25 May 2022

EDITORIAL: We all need to be active stakeholders when using Dundalk's footpaths and roads


EDITORIAL: We all need to be active stakeholders when using Dundalk's footpaths and roads

EDITORIAL: We all need to be active stakeholders when using Dundalk's footpaths and roads

I like cyclists. I think they are a great addition to society.

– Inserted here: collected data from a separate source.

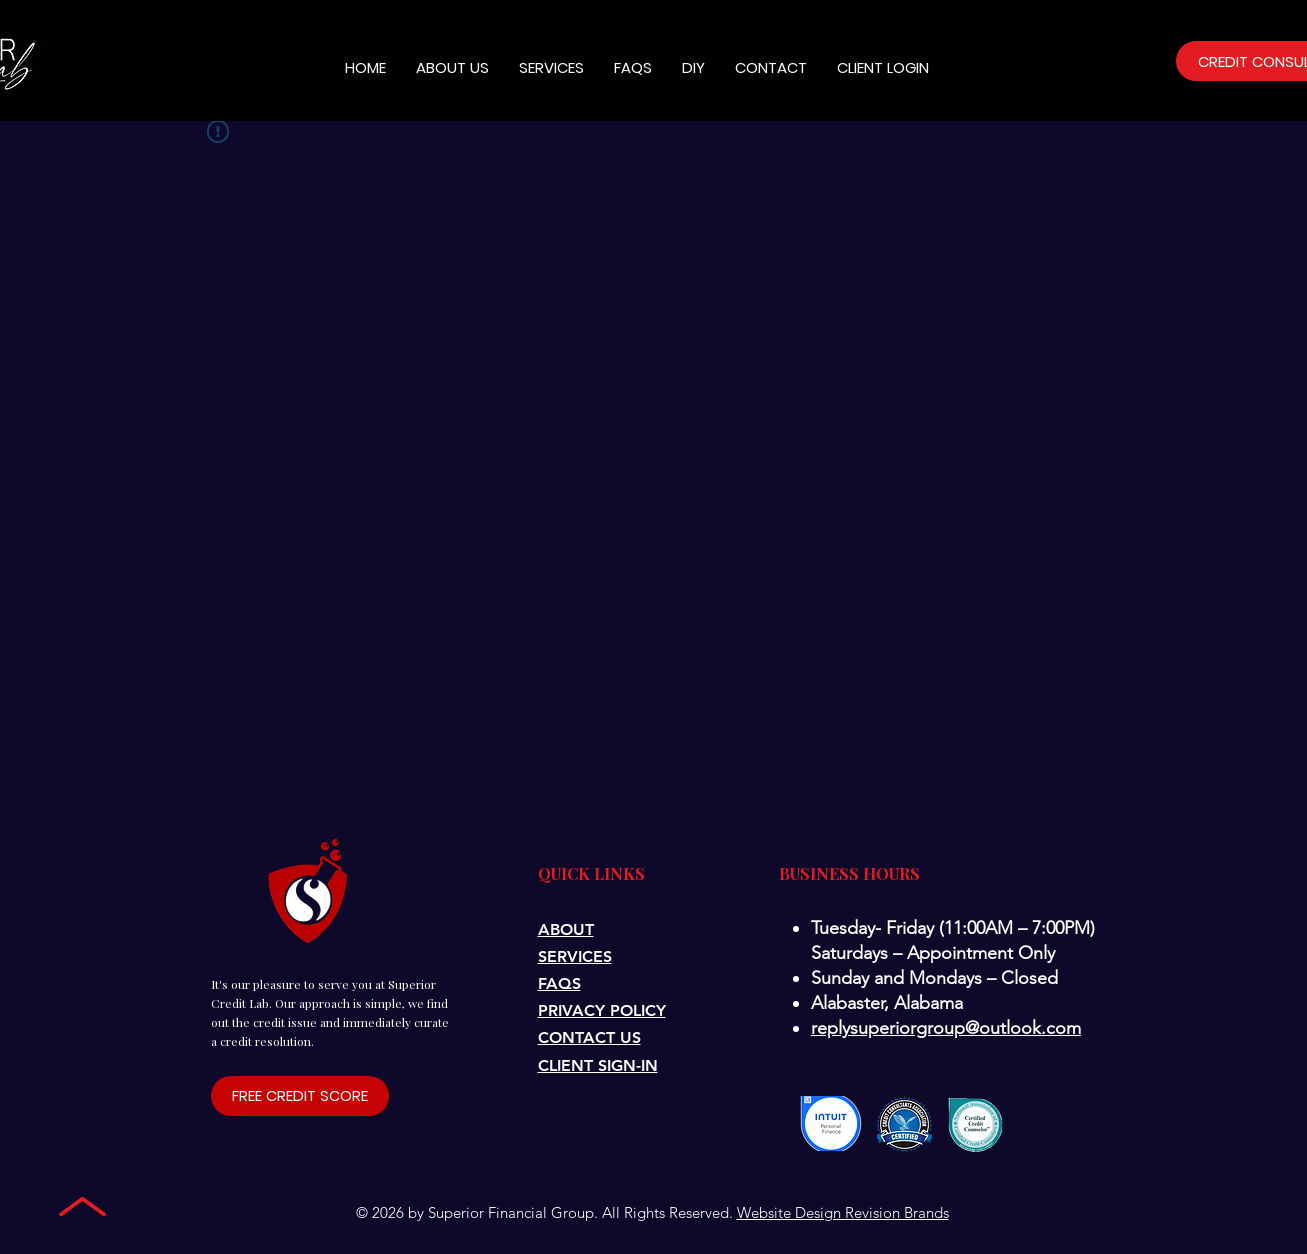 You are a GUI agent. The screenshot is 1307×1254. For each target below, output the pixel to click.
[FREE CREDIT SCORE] (300, 1096)
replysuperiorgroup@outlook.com (946, 1028)
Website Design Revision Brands (843, 1212) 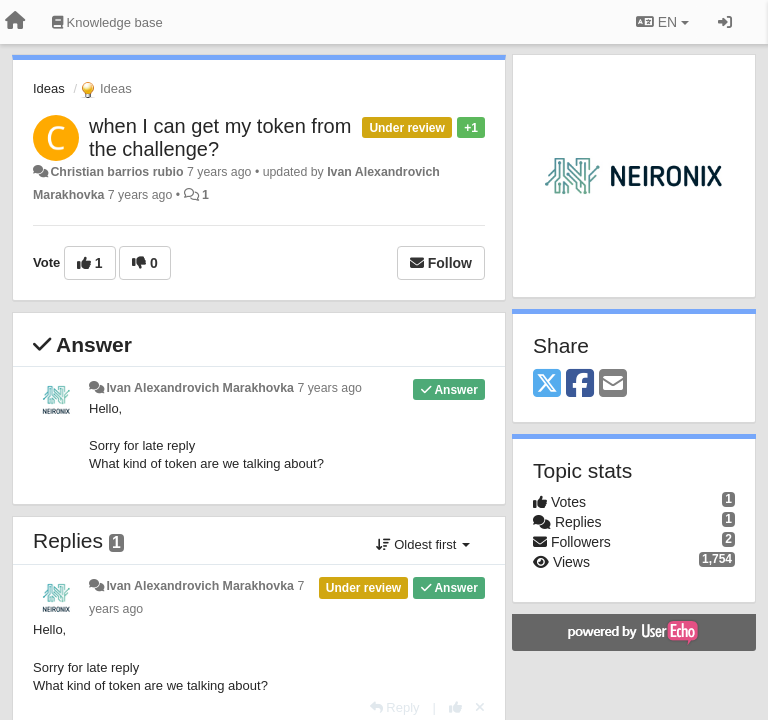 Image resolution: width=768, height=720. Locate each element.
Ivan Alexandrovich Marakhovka (200, 388)
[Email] (613, 384)
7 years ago (329, 388)
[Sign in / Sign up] (725, 22)
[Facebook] (580, 384)
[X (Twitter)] (547, 384)
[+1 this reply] (455, 707)
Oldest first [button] (423, 544)
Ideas (49, 88)
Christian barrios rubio (116, 172)
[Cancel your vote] (480, 707)
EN (662, 22)
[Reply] (395, 707) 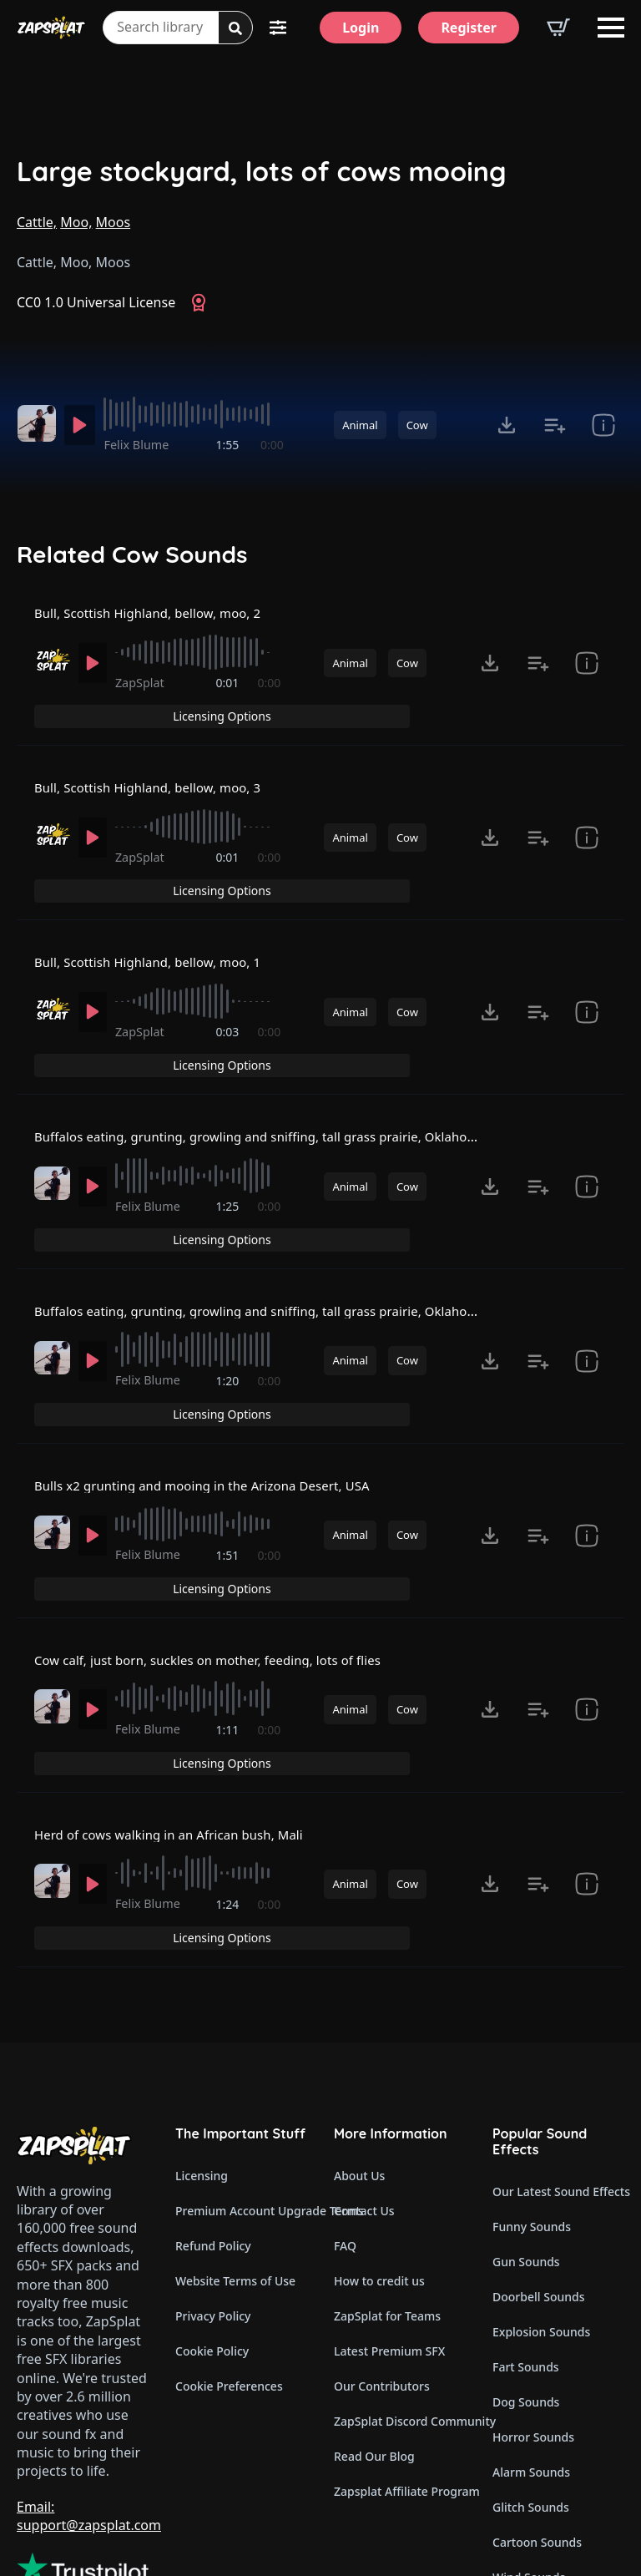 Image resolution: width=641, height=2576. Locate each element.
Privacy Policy (212, 2191)
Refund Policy (213, 2121)
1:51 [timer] (228, 1498)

And they are a force for good when it comes to the environment too.

Plus, they are also more likely to be healthier than the average Joe and therefore, statistically speaking, less likely to cost the HSE and thus the taxpayer more money in the long run.

But, saying all that, there are a tiny selection of cyclists locally - you know who you are! - that seem to believe it is their God-given right to cycle - at pace - along the town's footpaths.

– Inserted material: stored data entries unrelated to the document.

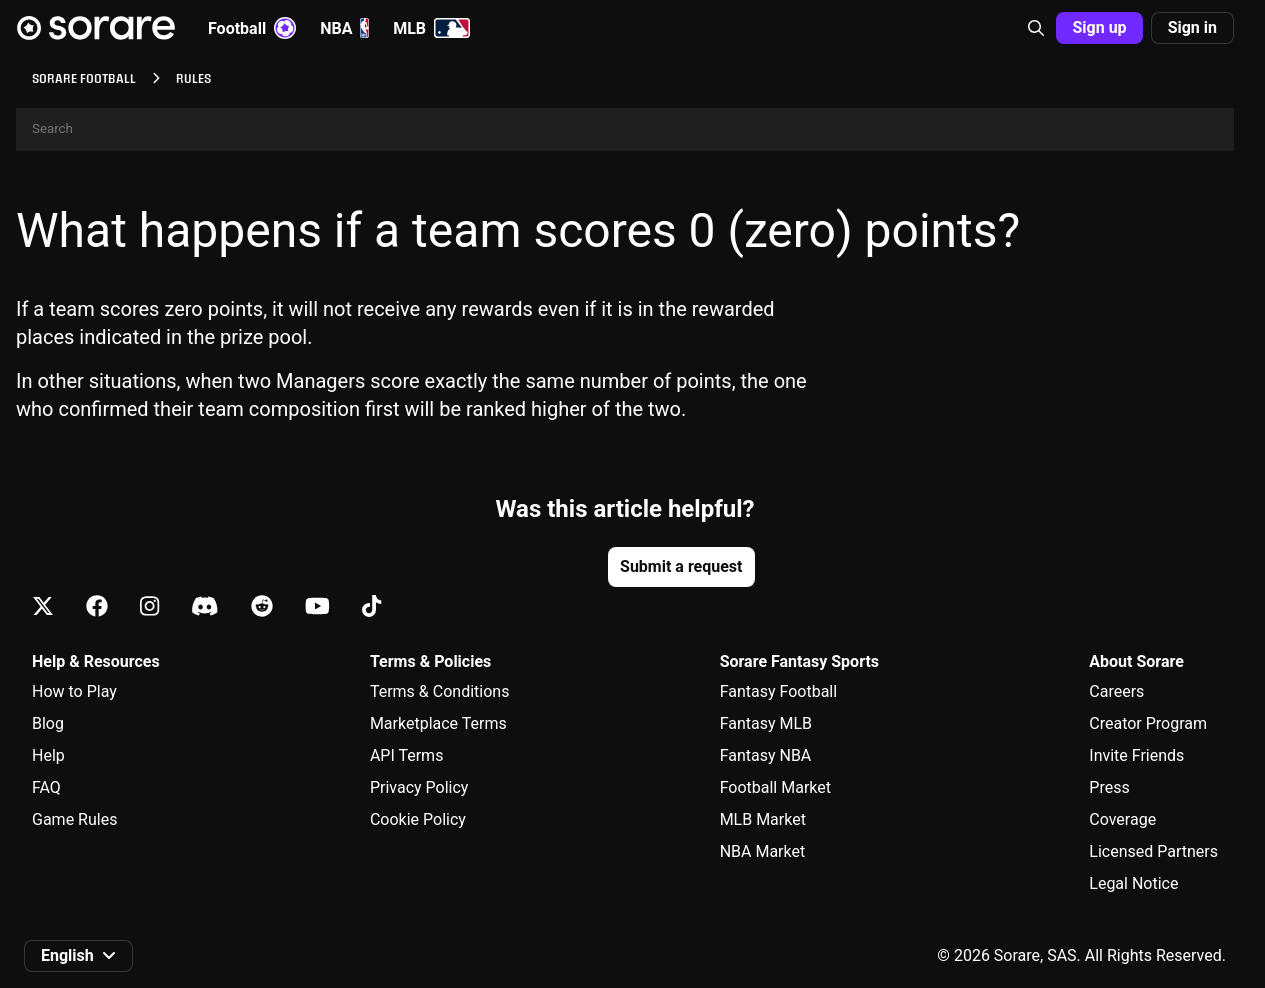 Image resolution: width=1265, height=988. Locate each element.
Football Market (775, 787)
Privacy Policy (419, 787)
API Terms (407, 755)
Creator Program (1148, 723)
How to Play (74, 691)
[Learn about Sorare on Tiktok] (371, 607)
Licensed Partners (1153, 851)
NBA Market (763, 851)
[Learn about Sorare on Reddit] (262, 607)
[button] (1036, 28)
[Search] (625, 129)
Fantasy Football (778, 691)
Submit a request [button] (681, 566)
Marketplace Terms (438, 723)
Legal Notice (1133, 883)
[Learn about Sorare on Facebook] (97, 607)
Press (1109, 787)
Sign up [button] (1099, 27)
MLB (431, 28)
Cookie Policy (418, 819)
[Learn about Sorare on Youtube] (317, 607)
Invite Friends (1136, 755)
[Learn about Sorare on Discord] (205, 607)
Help (48, 755)
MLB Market (763, 819)
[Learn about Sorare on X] (43, 607)
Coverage (1122, 819)
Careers (1116, 691)
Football (252, 28)
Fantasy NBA (766, 755)
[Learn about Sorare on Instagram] (149, 607)
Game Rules (74, 819)
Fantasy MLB (766, 723)
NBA (344, 28)
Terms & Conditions (440, 691)
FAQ (46, 787)
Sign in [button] (1192, 27)
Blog (48, 723)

Now, the hint is in the word itself - FOOT-path, they are not CYCLE-paths.

However, several times this week, and numerous times over the past number of months, I have had to tread very carefully along Dundalk's town centre pathways, and I have even on occasion been forced to, rather ungracefully, dodge an oncoming cyclist on the footpath in front of me.

Either that or risk injury in a nasty head-on collision.

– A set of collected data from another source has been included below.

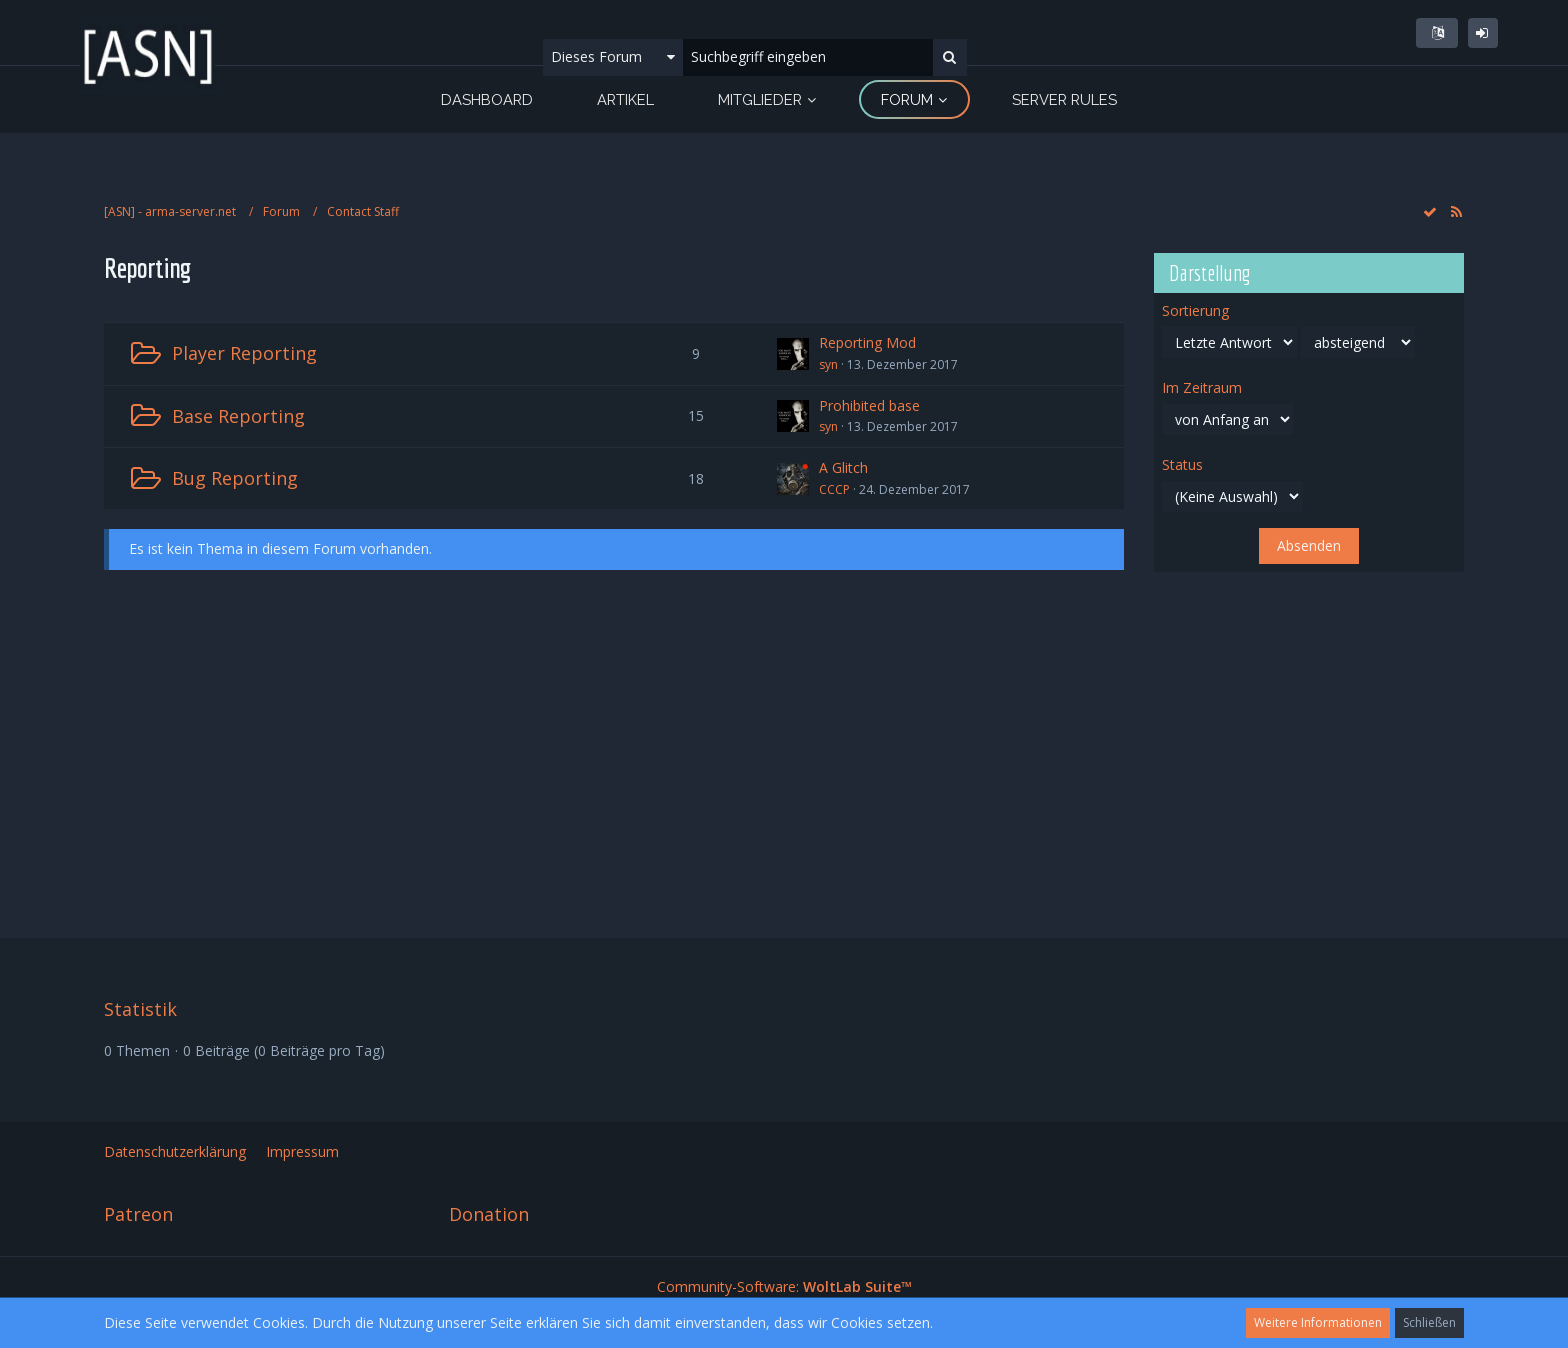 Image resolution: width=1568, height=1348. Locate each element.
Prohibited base (869, 405)
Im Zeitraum (1202, 388)
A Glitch (843, 467)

I know full well that there are not enough cycle lanes in the locality - there are some mind - of which there has been almost incessant debate about over the years; but this is a separate issue to that, and I have been a keen supporter of cycle lanes in Dundalk - once constructed and implemented correctly, and with due concern for all the involved, of course.

Simply put though, what gives a cyclist the right to cycle at speed along a busy footpath and put in jeopardy the health and safety of pedestrians walking there?

Surely dismounting and pushing the bicycle along the footpath until you are ready once again to re-embark and continue your journey on a cycle lane or road, is the right thing to do?

This is not meant as a rant, by the way.

This has been a very noticeable ongoing issue for a while now and little has changed.

Perhaps it will take a cyclist colliding with an elderly/infirm pedestrian on a footpath, causing a serious injury, before something will be said or done about it.

On the flip side of this is the need for pedestrians to take due care and be more accommodating of cyclists and cycle lanes in general.

It must be quite difficult, at times, for cyclists to traverse cycle lanes when people cross over them with little awareness or heed for possible oncoming bicycle traffic.

Add to this the state of some of the roads in the town centre and you can understand, to an extent, why cycling on our local roads can be an onerous and potentially costly affair.

This is something that needs to be seriously addressed by the local authority.

Over the past few years, due to the almost incessant laying of cable and piping infrastructure, the town's roads have taken an almighty bashing and there is rarely a week that goes by were another road is not disfigured and scarred by another such effort.

The patchwork repairs following such digging usually leaves the road a lumpen, uneven mess, akin to Cavan’s drumlin country plonked right into a town centre.

This simply isn’t good enough from the local authority and needs to be remedied quickly.

Saying this though, no matter the state of a road, cycling at speed on a footpath is simply not acceptable. It is outright dangerous.

We are all active stakeholders when it comes to negotiating our roads and footpaths.

Therefore we all must accept responsibility in ensuring that we do our bit to make them both safe and accessible for all concerned.